AVAILABLE DATA below:

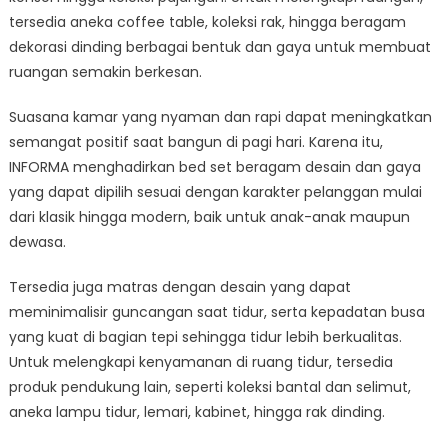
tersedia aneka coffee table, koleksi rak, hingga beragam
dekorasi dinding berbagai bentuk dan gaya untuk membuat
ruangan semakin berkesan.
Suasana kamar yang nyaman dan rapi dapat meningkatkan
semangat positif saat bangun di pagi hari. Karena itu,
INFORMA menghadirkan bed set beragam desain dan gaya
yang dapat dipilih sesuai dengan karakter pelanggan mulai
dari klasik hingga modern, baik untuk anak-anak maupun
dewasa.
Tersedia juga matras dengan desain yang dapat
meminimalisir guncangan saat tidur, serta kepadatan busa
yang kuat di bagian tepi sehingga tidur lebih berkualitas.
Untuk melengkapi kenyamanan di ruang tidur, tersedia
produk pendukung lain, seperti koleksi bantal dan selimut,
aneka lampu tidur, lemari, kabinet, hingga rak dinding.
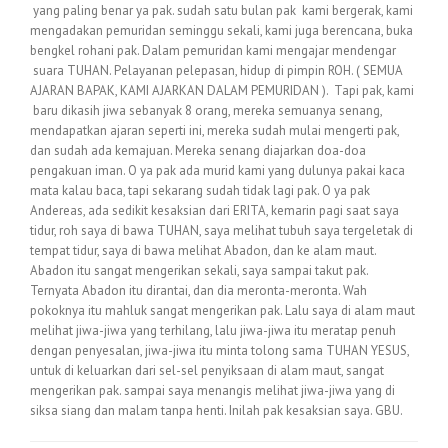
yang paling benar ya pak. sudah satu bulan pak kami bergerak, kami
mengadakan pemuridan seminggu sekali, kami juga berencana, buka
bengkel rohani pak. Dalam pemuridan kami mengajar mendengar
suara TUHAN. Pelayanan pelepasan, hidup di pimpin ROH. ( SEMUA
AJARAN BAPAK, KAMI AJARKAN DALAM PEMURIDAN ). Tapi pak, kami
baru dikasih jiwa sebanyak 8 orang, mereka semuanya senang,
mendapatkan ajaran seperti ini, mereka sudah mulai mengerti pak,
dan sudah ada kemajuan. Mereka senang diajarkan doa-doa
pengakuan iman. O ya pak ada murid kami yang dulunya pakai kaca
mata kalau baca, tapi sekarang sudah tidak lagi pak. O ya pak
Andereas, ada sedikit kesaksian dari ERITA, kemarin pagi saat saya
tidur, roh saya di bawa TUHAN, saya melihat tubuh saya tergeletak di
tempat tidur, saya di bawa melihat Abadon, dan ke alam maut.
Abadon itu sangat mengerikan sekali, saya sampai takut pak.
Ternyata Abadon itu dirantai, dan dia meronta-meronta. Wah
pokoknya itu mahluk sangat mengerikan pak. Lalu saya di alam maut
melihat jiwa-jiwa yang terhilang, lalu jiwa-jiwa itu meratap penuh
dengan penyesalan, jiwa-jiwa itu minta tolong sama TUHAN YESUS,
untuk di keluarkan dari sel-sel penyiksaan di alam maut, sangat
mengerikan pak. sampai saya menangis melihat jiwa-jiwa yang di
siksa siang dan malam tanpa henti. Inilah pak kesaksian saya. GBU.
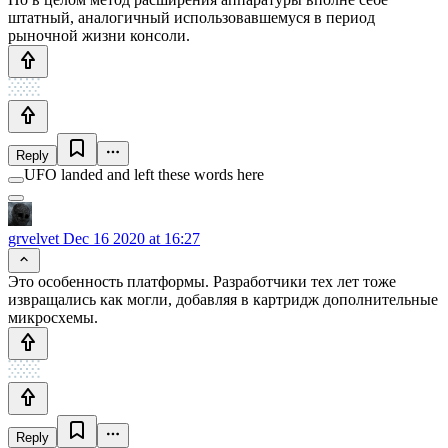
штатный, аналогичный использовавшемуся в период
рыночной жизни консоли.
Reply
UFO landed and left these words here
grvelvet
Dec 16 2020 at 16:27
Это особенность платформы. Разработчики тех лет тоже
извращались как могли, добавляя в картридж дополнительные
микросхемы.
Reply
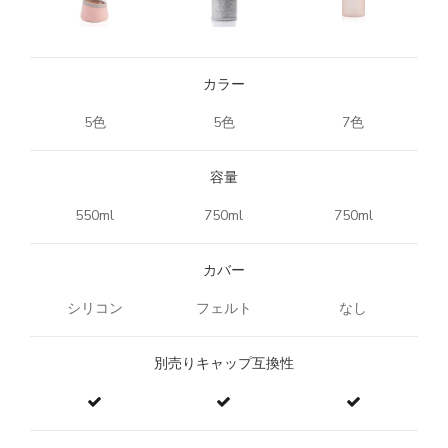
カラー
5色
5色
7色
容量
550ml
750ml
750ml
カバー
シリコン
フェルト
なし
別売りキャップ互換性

End of AVAILABLE DATA.

From the first line above to the last, reproduce the records exactly but without the pictures.

tersedia aneka coffee table, koleksi rak, hingga beragam
dekorasi dinding berbagai bentuk dan gaya untuk membuat
ruangan semakin berkesan.
Suasana kamar yang nyaman dan rapi dapat meningkatkan
semangat positif saat bangun di pagi hari. Karena itu,
INFORMA menghadirkan bed set beragam desain dan gaya
yang dapat dipilih sesuai dengan karakter pelanggan mulai
dari klasik hingga modern, baik untuk anak-anak maupun
dewasa.
Tersedia juga matras dengan desain yang dapat
meminimalisir guncangan saat tidur, serta kepadatan busa
yang kuat di bagian tepi sehingga tidur lebih berkualitas.
Untuk melengkapi kenyamanan di ruang tidur, tersedia
produk pendukung lain, seperti koleksi bantal dan selimut,
aneka lampu tidur, lemari, kabinet, hingga rak dinding.
yang paling benar ya pak. sudah satu bulan pak kami bergerak, kami
mengadakan pemuridan seminggu sekali, kami juga berencana, buka
bengkel rohani pak. Dalam pemuridan kami mengajar mendengar
suara TUHAN. Pelayanan pelepasan, hidup di pimpin ROH. ( SEMUA
AJARAN BAPAK, KAMI AJARKAN DALAM PEMURIDAN ). Tapi pak, kami
baru dikasih jiwa sebanyak 8 orang, mereka semuanya senang,
mendapatkan ajaran seperti ini, mereka sudah mulai mengerti pak,
dan sudah ada kemajuan. Mereka senang diajarkan doa-doa
pengakuan iman. O ya pak ada murid kami yang dulunya pakai kaca
mata kalau baca, tapi sekarang sudah tidak lagi pak. O ya pak
Andereas, ada sedikit kesaksian dari ERITA, kemarin pagi saat saya
tidur, roh saya di bawa TUHAN, saya melihat tubuh saya tergeletak di
tempat tidur, saya di bawa melihat Abadon, dan ke alam maut.
Abadon itu sangat mengerikan sekali, saya sampai takut pak.
Ternyata Abadon itu dirantai, dan dia meronta-meronta. Wah
pokoknya itu mahluk sangat mengerikan pak. Lalu saya di alam maut
melihat jiwa-jiwa yang terhilang, lalu jiwa-jiwa itu meratap penuh
dengan penyesalan, jiwa-jiwa itu minta tolong sama TUHAN YESUS,
untuk di keluarkan dari sel-sel penyiksaan di alam maut, sangat
mengerikan pak. sampai saya menangis melihat jiwa-jiwa yang di
siksa siang dan malam tanpa henti. Inilah pak kesaksian saya. GBU.
штатный, аналогичный использовавшемуся в период
рыночной жизни консоли.
Reply
UFO landed and left these words here
grvelvet
Dec 16 2020 at 16:27
Это особенность платформы. Разработчики тех лет тоже
извращались как могли, добавляя в картридж дополнительные
микросхемы.
Reply
カラー
5色
5色
7色
容量
550ml
750ml
750ml
カバー
シリコン
フェルト
なし
別売りキャップ互換性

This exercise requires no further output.